Daniel Crosby, The Behavioral Investor
“But the paradox in owning our personal mediocrity is that it makes us, in the strictest sense of the word, exceptional. It is not about believing in yourself - in fact, it’s quite the opposite. It’s about realizing that the less you need to be special, the more special you’ll become… Exceptional investment outcomes are attainable by all of us, if we just stop trying so hard.”
Daniel Crosby, The Behavioral Investor: How psychology shapes wealth, risk, and investment decisions
“For a factor to be worthwhile to a behavioral investor it must be empirically supported, theoretically sound and behaviorally intransigent.”
Daniel Crosby, The Behavioral Investor: How psychology shapes wealth, risk, and investment decisions
“If irrational exuberance can bring about financial calamity, then it stands to reason that rational adherence to a set of rules can save our financial lives. It’s not a complex idea, but it’s one that can have profound implications for the personal and financial wellbeing of our families and even our nations. And it all begins with a focus on-you guessed it-ourselves.”
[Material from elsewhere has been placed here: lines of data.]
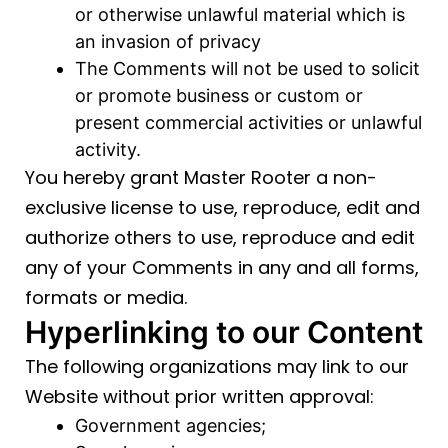
or otherwise unlawful material which is
an invasion of privacy
The Comments will not be used to solicit
or promote business or custom or
present commercial activities or unlawful
activity.
You hereby grant Master Rooter a non-
exclusive license to use, reproduce, edit and
authorize others to use, reproduce and edit
any of your Comments in any and all forms,
formats or media.
Hyperlinking to our Content
The following organizations may link to our
Website without prior written approval:
Government agencies;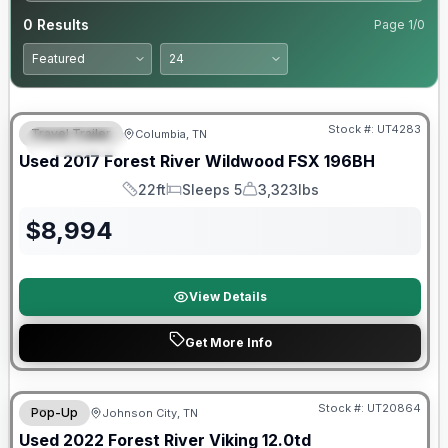
0
Results
Page
1
/
0
90 Day Limited Warranty
Stock #:
UT4283
Travel Trailer
Columbia, TN
FEATURED
Used
2017
Forest River
Wildwood FSX
196BH
22ft
Sleeps 5
3,323lbs
Length
Sleeps
Dry Weight
$
8,994
View Details
Get More Info
90 Day Limited Warranty
Stock #:
UT20864
Pop-Up
Johnson City, TN
Used
2022
Forest River
Viking
12.0td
Daniel Crosby, Personal Benchmark: Integrating Behavioral Finance and Investment Management
“Humans are wired to act; markets tend to reward inaction.”
Daniel Crosby, The Behavioral Investor
“Once these basic needs are met, quality of life has less to do with buying happiness and more to do with individual attitudes.”
Daniel Crosby, The Behavioral Investor
“Prepare for bursting bubbles without being too fine-tuned to them.”
Daniel Crosby, The Behavioral Investor
“Statman, Thorley and Vorkink found that investors absolutely “confuse brains with a bull market,” attributing their own success to skill and not the fact that a rising tide had lifted all boats.69 As a result, trading volumes were found to rise dramatically following good times and fall precipitously in bad times, effectively buying high and selling low.”
Daniel Crosby, The Behavioral Investor
“Thales of Miletus was the founder of the school of natural philosophy, a contemporary of Aristotle and one of the seven sages of ancient Greece. Tasked with inscribing short words of wisdom onto the Temple of Apollo at Delphi, Thales was asked what the hardest and most important task of humanity was, to which he replied, “To know thyself.” He was then asked the inverse and replied that “giving advice” was the thing least profitable to humankind that came very easily.”